# Information provided:
*** Block opens ***

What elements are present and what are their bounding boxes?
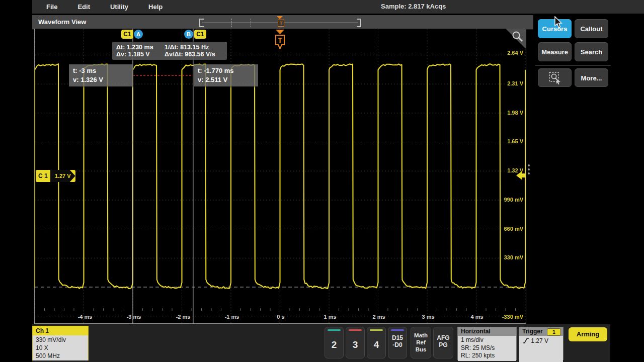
cursor-a-tooltip: t: -3 ms v: 1.326 V: [69, 64, 133, 86]
t-axis-label: 4 ms: [462, 314, 492, 320]
waveform-view-titlebar: Waveform View T: [32, 15, 533, 30]
channel3-button[interactable]: 3: [346, 327, 365, 358]
v-axis-label: 2.64 V: [507, 50, 523, 56]
digital-channels-button[interactable]: D15 -D0: [388, 327, 407, 358]
channel4-color-stripe: [370, 329, 383, 331]
channel1-settings-badge[interactable]: Ch 1 330 mV/div 10 X 500 MHz: [32, 326, 89, 360]
t-axis-label: 1 ms: [315, 314, 345, 320]
math-label-line3: Bus: [411, 346, 431, 353]
math-label-line1: Math: [411, 332, 431, 339]
waveform-view-title: Waveform View: [38, 18, 86, 26]
menu-help[interactable]: Help: [148, 3, 163, 11]
v-axis-label: 990 mV: [504, 197, 523, 203]
channel3-label: 3: [346, 339, 364, 350]
v-axis-label: 2.31 V: [507, 80, 523, 86]
channel1-title: Ch 1: [33, 326, 88, 335]
mouse-cursor: [554, 16, 564, 29]
channel1-level-value: 1.27 V: [50, 170, 75, 182]
trigger-position-mini-arrow: [277, 16, 283, 19]
menu-file[interactable]: File: [46, 3, 57, 11]
readout-invdt: 1/Δt: 813.15 Hz: [165, 44, 209, 51]
horizontal-sample-rate: SR: 25 MS/s: [461, 344, 516, 352]
right-panel-divider: [535, 65, 611, 66]
cursor-b-volts: v: 2.511 V: [198, 75, 254, 84]
pan-tick: [231, 19, 232, 27]
pan-tick: [251, 19, 251, 27]
trigger-title: Trigger: [522, 328, 543, 335]
channel1-bandwidth: 500 MHz: [36, 352, 88, 360]
t-axis-label: -3 ms: [119, 314, 149, 320]
v-axis-label: 330 mV: [504, 254, 523, 260]
zoom-select-icon: [548, 71, 561, 84]
math-ref-bus-button[interactable]: Math Ref Bus: [411, 327, 431, 358]
cursor-b-tooltip: t: -1.770 ms v: 2.511 V: [194, 64, 258, 86]
channel1-level-badge[interactable]: C 1 1.27 V: [36, 170, 75, 182]
zoom-select-button[interactable]: [538, 68, 572, 87]
cursor-b-channel-badge[interactable]: C1: [194, 30, 206, 39]
channel2-label: 2: [325, 339, 343, 350]
callout-button[interactable]: Callout: [575, 19, 608, 38]
sample-acqs-readout: Sample: 2.817 kAcqs: [381, 3, 446, 10]
channel4-button[interactable]: 4: [367, 327, 386, 358]
v-axis-label-bottom: -330 mV: [502, 314, 523, 320]
cursor-b-time: t: -1.770 ms: [198, 66, 254, 75]
horizontal-record-length: RL: 250 kpts: [461, 352, 516, 360]
cursor-b-badge[interactable]: B: [184, 30, 193, 39]
rising-edge-icon: [522, 337, 529, 344]
menu-utility[interactable]: Utility: [110, 3, 128, 11]
digital-label-line1: D15: [388, 334, 407, 341]
cursor-a-time: t: -3 ms: [73, 66, 129, 75]
bottom-settings-bar: Ch 1 330 mV/div 10 X 500 MHz 2 3 4 D15 -…: [32, 324, 610, 362]
t-axis-label: 0 s: [266, 314, 296, 320]
v-axis-label: 1.65 V: [507, 138, 523, 144]
trigger-settings-badge[interactable]: Trigger 1 1.27 V: [519, 327, 564, 360]
math-label-line2: Ref: [411, 339, 431, 346]
cursor-a-channel-badge[interactable]: C1: [121, 30, 133, 39]
afg-pg-button[interactable]: AFG PG: [433, 327, 453, 358]
search-button[interactable]: Search: [575, 42, 608, 61]
panel-drag-handle[interactable]: [528, 164, 530, 176]
readout-dvdt: Δv/Δt: 963.56 V/s: [165, 51, 215, 58]
t-axis-label: 2 ms: [364, 314, 394, 320]
channel1-probe: 10 X: [36, 344, 88, 352]
v-axis-label: 1.32 V: [507, 167, 523, 173]
channel3-color-stripe: [349, 329, 362, 331]
trigger-level-value: 1.27 V: [531, 337, 548, 344]
channel1-scale: 330 mV/div: [36, 336, 88, 344]
more-button[interactable]: More...: [575, 68, 608, 87]
v-axis-label: 1.98 V: [507, 110, 523, 116]
menu-bar: File Edit Utility Help Sample: 2.817 kAc…: [32, 0, 644, 14]
channel2-button[interactable]: 2: [325, 327, 344, 358]
afg-label-line1: AFG: [434, 334, 453, 341]
channel4-label: 4: [367, 339, 385, 350]
digital-label-line2: -D0: [388, 341, 407, 348]
cursor-a-badge[interactable]: A: [134, 30, 143, 39]
measure-button[interactable]: Measure: [538, 42, 572, 61]
readout-dt: Δt: 1.230 ms: [116, 44, 165, 51]
channel1-name: C 1: [38, 172, 50, 179]
t-axis-label: 3 ms: [413, 314, 443, 320]
t-axis-label: -4 ms: [70, 314, 100, 320]
graticule[interactable]: T C1 A B C1 Δt: 1.230 ms 1/Δt: 813.15 Hz…: [34, 29, 526, 324]
horizontal-title: Horizontal: [458, 327, 516, 336]
horizontal-scale: 1 ms/div: [461, 336, 516, 344]
v-axis-label: 660 mV: [504, 226, 523, 232]
t-axis-label: -1 ms: [217, 314, 247, 320]
trigger-source-badge: 1: [547, 328, 561, 336]
cursor-delta-readout: Δt: 1.230 ms 1/Δt: 813.15 Hz Δv: 1.185 V…: [112, 42, 227, 60]
horizontal-settings-badge[interactable]: Horizontal 1 ms/div SR: 25 MS/s RL: 250 …: [457, 327, 517, 360]
arming-status-button[interactable]: Arming: [569, 327, 607, 341]
svg-text:T: T: [278, 36, 282, 44]
digital-color-stripe: [391, 329, 404, 331]
readout-dv: Δv: 1.185 V: [116, 51, 165, 58]
cursor-a-volts: v: 1.326 V: [73, 75, 129, 84]
channel2-color-stripe: [328, 329, 341, 331]
t-axis-label: -2 ms: [168, 314, 198, 320]
menu-edit[interactable]: Edit: [77, 3, 90, 11]
trigger-position-mini-flag[interactable]: T: [278, 20, 284, 27]
afg-label-line2: PG: [434, 341, 453, 348]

*** Block closes ***

# Action item:
The output should be the material above, copied exactly, without its pictures.

# Result for this task:
What elements are present and what are their bounding boxes?
cursor-a-tooltip: t: -3 ms v: 1.326 V: [69, 64, 133, 86]
t-axis-label: 4 ms: [462, 314, 492, 320]
waveform-view-titlebar: Waveform View T: [32, 15, 533, 30]
channel3-button[interactable]: 3: [346, 327, 365, 358]
v-axis-label: 2.64 V: [507, 50, 523, 56]
digital-channels-button[interactable]: D15 -D0: [388, 327, 407, 358]
channel4-color-stripe: [370, 329, 383, 331]
channel1-settings-badge[interactable]: Ch 1 330 mV/div 10 X 500 MHz: [32, 326, 89, 360]
t-axis-label: 1 ms: [315, 314, 345, 320]
math-label-line3: Bus: [411, 346, 431, 353]
math-label-line1: Math: [411, 332, 431, 339]
waveform-view-title: Waveform View: [38, 18, 86, 26]
menu-help[interactable]: Help: [148, 3, 163, 11]
v-axis-label: 990 mV: [504, 197, 523, 203]
channel3-label: 3: [346, 339, 364, 350]
v-axis-label: 2.31 V: [507, 80, 523, 86]
channel1-title: Ch 1: [33, 326, 88, 335]
mouse-cursor: [554, 16, 564, 29]
channel1-level-value: 1.27 V: [50, 170, 75, 182]
trigger-position-mini-arrow: [277, 16, 283, 19]
menu-file[interactable]: File: [46, 3, 57, 11]
readout-invdt: 1/Δt: 813.15 Hz: [165, 44, 209, 51]
horizontal-sample-rate: SR: 25 MS/s: [461, 344, 516, 352]
right-panel-divider: [535, 65, 611, 66]
cursor-b-volts: v: 2.511 V: [198, 75, 254, 84]
pan-tick: [231, 19, 232, 27]
pan-tick: [251, 19, 251, 27]
trigger-title: Trigger: [522, 328, 543, 335]
channel1-bandwidth: 500 MHz: [36, 352, 88, 360]
t-axis-label: -3 ms: [119, 314, 149, 320]
v-axis-label: 330 mV: [504, 254, 523, 260]
zoom-select-icon: [548, 71, 561, 84]
math-ref-bus-button[interactable]: Math Ref Bus: [411, 327, 431, 358]
cursor-b-tooltip: t: -1.770 ms v: 2.511 V: [194, 64, 258, 86]
channel1-level-badge[interactable]: C 1 1.27 V: [36, 170, 75, 182]
zoom-select-button[interactable]: [538, 68, 572, 87]
cursor-b-channel-badge[interactable]: C1: [194, 30, 206, 39]
channel2-label: 2: [325, 339, 343, 350]
callout-button[interactable]: Callout: [575, 19, 608, 38]
sample-acqs-readout: Sample: 2.817 kAcqs: [381, 3, 446, 10]
channel4-button[interactable]: 4: [367, 327, 386, 358]
v-axis-label-bottom: -330 mV: [502, 314, 523, 320]
cursor-b-time: t: -1.770 ms: [198, 66, 254, 75]
horizontal-record-length: RL: 250 kpts: [461, 352, 516, 360]
cursor-b-badge[interactable]: B: [184, 30, 193, 39]
rising-edge-icon: [522, 337, 529, 344]
menu-utility[interactable]: Utility: [110, 3, 128, 11]
digital-label-line1: D15: [388, 334, 407, 341]
cursor-a-time: t: -3 ms: [73, 66, 129, 75]
bottom-settings-bar: Ch 1 330 mV/div 10 X 500 MHz 2 3 4 D15 -…: [32, 324, 610, 362]
t-axis-label: 0 s: [266, 314, 296, 320]
v-axis-label: 1.65 V: [507, 138, 523, 144]
trigger-settings-badge[interactable]: Trigger 1 1.27 V: [519, 327, 564, 360]
math-label-line2: Ref: [411, 339, 431, 346]
cursor-a-channel-badge[interactable]: C1: [121, 30, 133, 39]
afg-pg-button[interactable]: AFG PG: [433, 327, 453, 358]
search-button[interactable]: Search: [575, 42, 608, 61]
panel-drag-handle[interactable]: [528, 164, 530, 176]
readout-dvdt: Δv/Δt: 963.56 V/s: [165, 51, 215, 58]
t-axis-label: 2 ms: [364, 314, 394, 320]
channel1-probe: 10 X: [36, 344, 88, 352]
v-axis-label: 1.32 V: [507, 167, 523, 173]
channel3-color-stripe: [349, 329, 362, 331]
trigger-level-value: 1.27 V: [531, 337, 548, 344]
channel1-scale: 330 mV/div: [36, 336, 88, 344]
more-button[interactable]: More...: [575, 68, 608, 87]
v-axis-label: 1.98 V: [507, 110, 523, 116]
menu-bar: File Edit Utility Help Sample: 2.817 kAc…: [32, 0, 644, 14]
channel2-button[interactable]: 2: [325, 327, 344, 358]
afg-label-line1: AFG: [434, 334, 453, 341]
channel4-label: 4: [367, 339, 385, 350]
digital-label-line2: -D0: [388, 341, 407, 348]
cursor-a-badge[interactable]: A: [134, 30, 143, 39]
measure-button[interactable]: Measure: [538, 42, 572, 61]
readout-dt: Δt: 1.230 ms: [116, 44, 165, 51]
channel1-name: C 1: [38, 172, 50, 179]
t-axis-label: 3 ms: [413, 314, 443, 320]
t-axis-label: -4 ms: [70, 314, 100, 320]
graticule[interactable]: T C1 A B C1 Δt: 1.230 ms 1/Δt: 813.15 Hz…: [34, 29, 526, 324]
horizontal-title: Horizontal: [458, 327, 516, 336]
horizontal-scale: 1 ms/div: [461, 336, 516, 344]
v-axis-label: 660 mV: [504, 226, 523, 232]
t-axis-label: -1 ms: [217, 314, 247, 320]
trigger-source-badge: 1: [547, 328, 561, 336]
cursor-delta-readout: Δt: 1.230 ms 1/Δt: 813.15 Hz Δv: 1.185 V…: [112, 42, 227, 60]
horizontal-settings-badge[interactable]: Horizontal 1 ms/div SR: 25 MS/s RL: 250 …: [457, 327, 517, 360]
arming-status-button[interactable]: Arming: [569, 327, 607, 341]
svg-text:T: T: [278, 36, 282, 44]
digital-color-stripe: [391, 329, 404, 331]
readout-dv: Δv: 1.185 V: [116, 51, 165, 58]
cursor-a-volts: v: 1.326 V: [73, 75, 129, 84]
channel2-color-stripe: [328, 329, 341, 331]
t-axis-label: -2 ms: [168, 314, 198, 320]
menu-edit[interactable]: Edit: [77, 3, 90, 11]
trigger-position-mini-flag[interactable]: T: [278, 20, 284, 27]
afg-label-line2: PG: [434, 341, 453, 348]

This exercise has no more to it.